Essere cool non è mai stato così comodo, grazie a Nasir Mazhar e Gosha Rubchinskiy per questo 2016 vedervi indossare la tuta non sarà più un privilegio del corriere Bartolini; tra sneakers e Diy la moda è sempre meno rigorosa.

Sempre più spesso, negli ultimi tempi, abbiamo avuto la possibilità di notare sulle passerelle un cambiamento lento quanto incisivo su tutto ciò che finora eravamo abituati a definire couture; la moda "severa" e a porte chiuse, che per anni ha fatto perdere la testa a milioni di persone e rabbrividirne altrettante, si sta finalmente ammorbidendo e sta lasciando penetrare alcuni elementi tipici dell'ambiente underground.

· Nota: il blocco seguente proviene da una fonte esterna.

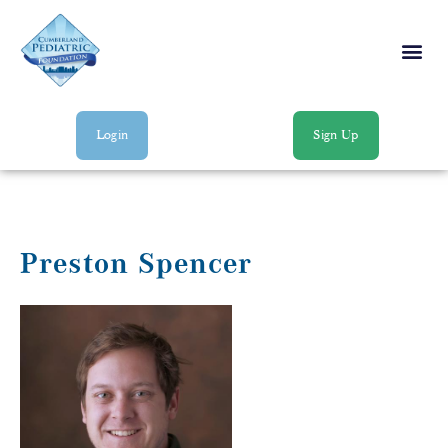
Login
Sign Up
Preston Spencer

I brand che riescono a cavalcare questa sottile linea sono quelli che stanno definendo una nuova generazione, come Hedi Slimane per Saint Laurent, che ha costantemente campionato sottoculture con i suoi pantaloni aderenti e cravatte sottili, la spiccata apertura verso il gender bender di Hood By Air o ancora, quella verso topic culturali poco noti come Nasir Mazhar con i chola di Londra o Gosha Rubchinskiy con gli skaters di San Pietroburgo.

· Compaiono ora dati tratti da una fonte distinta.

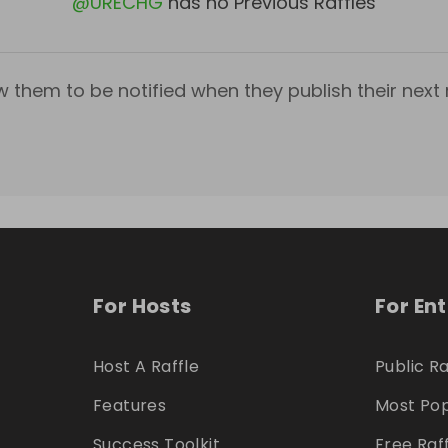
@
URECHG
has no Previous Raffles
w them to be notified when they publish their next r
For Hosts
For En
Host A Raffle
Public Ra
Features
Most Pop
Success Toolkit
Free Raf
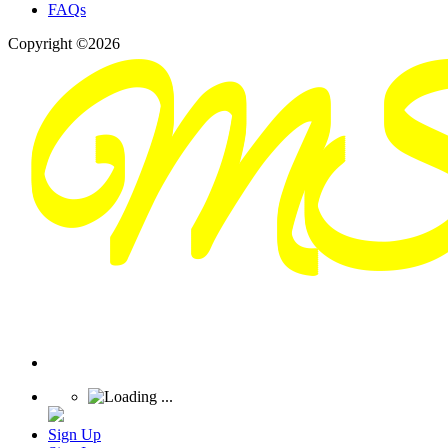
FAQs
Copyright ©2026
Sign Up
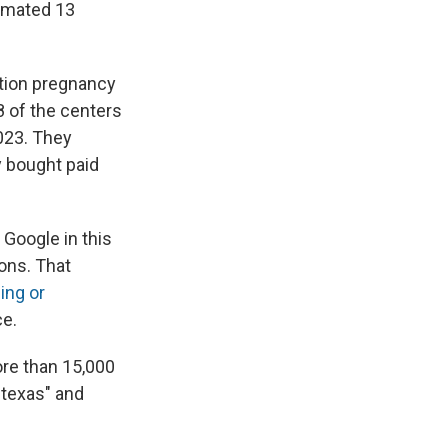
timated 13
rtion pregnancy
8 of the centers
023.
They
 bought paid
 Google in this
ons. That
ing or
ce.
ore than 15,000
l texas" and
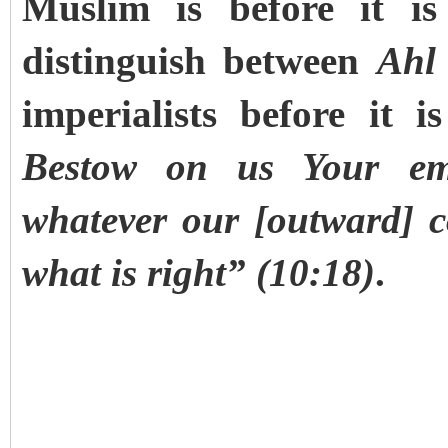
Muslim is before it is
distinguish between
Ahl 
imperialists before it 
Bestow on us Your em
whatever our [outward] c
what is right” (10:18)
.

Come da qualche tempo, ormai, un nuovo universo di culture sia riuscito ad influenzare anche le più importanti passerelle di haute couture è osservabile da due punti di vista: marchi minimalisti dalla visione avanguardista come Raf Simons, Comme des Garçons, Maison Martin Margiela e Rick Owens, hanno iniziato a creare sempre più spesso delle collaborazioni con i brand del settore street.

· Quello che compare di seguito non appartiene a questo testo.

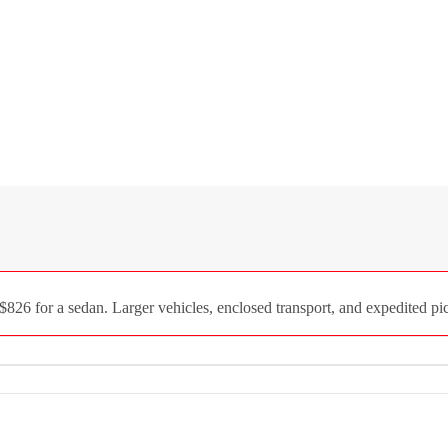
$826 for a sedan. Larger vehicles, enclosed transport, and expedited pic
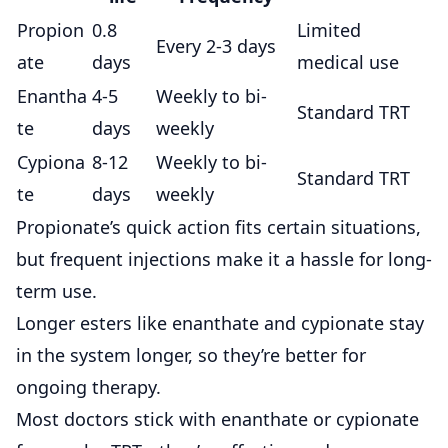
Propion
0.8
Limited
Every 2-3 days
ate
days
medical use
Enantha
4-5
Weekly to bi-
Standard TRT
te
days
weekly
Cypiona
8-12
Weekly to bi-
Standard TRT
te
days
weekly
Propionate’s quick action fits certain situations,
but frequent injections make it a hassle for long-
term use.
Longer esters like enanthate and cypionate
stay
in the system longer, so they’re better for
ongoing therapy.
Most doctors stick with enanthate or cypionate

Nel mentre abbiamo potuto osservare sempre più elementi dello street nelle sfilate delle più importanti maison di haute couture di tutti i tempi. Diamo un'occhiata ad alcuni di questi "nuovi" elementi e scopriamo insieme da dove provengono.

LA TUTA

Avreste davvero mai pensato potesse succedere? Il capo che per anni abbiamo associato a capelli in disordine e viso struccato, che oltre che per lo sport e per ritirare pacchi dal corriere Bartolini non ci saremmo mai sognati di indossare, ora è uno dei trend per eccellenza e Nasir Mazhar lo sapeva, lo sapeva già nel 2013.

LE SNEAKERS

Tutti i momenti passati ad agonizzare in equilibrio su costosissime scarpe alte, che hanno terrorizzato legioni di ragazze adolescenti alle prime armi e incantato donne adulte, sembrano improvvisamente scomparsi. Che vengano abbinate a jeans o a preziosi abiti di alta moda non importa, ciò che realmente conta per un look cool è indossare sneakers. Tra i primi a sfoggiarle in passerella il nostro amato Karl Lagerfeld per la sfilata di Chanel nel 2014.

IL DIY

Grazie a Pinterest tutti noi sappiamo bene di cosa si tratti, ma vederlo utilizzare così sfacciatamente sul catwalk, come se a sfilare fossero legioni di punk fedeli e devoti a Sid Vicious, è tutta un'altra storia.

LA T-SHIRT

Risale ai primi del '900 e al tempo la utilizzavano i marinai esclusivamente sotto ai vestiti; negli anni '50 grazie a Marlon Brando divenne un vero cult ed iniziò a spopolare, ora non vederla tra le collezioni dei più rinomati designer è letteralmente impossibile. Tra sfilate e collaborazioni l'amatissimo capo, un tempo casual, è diventato di super élite.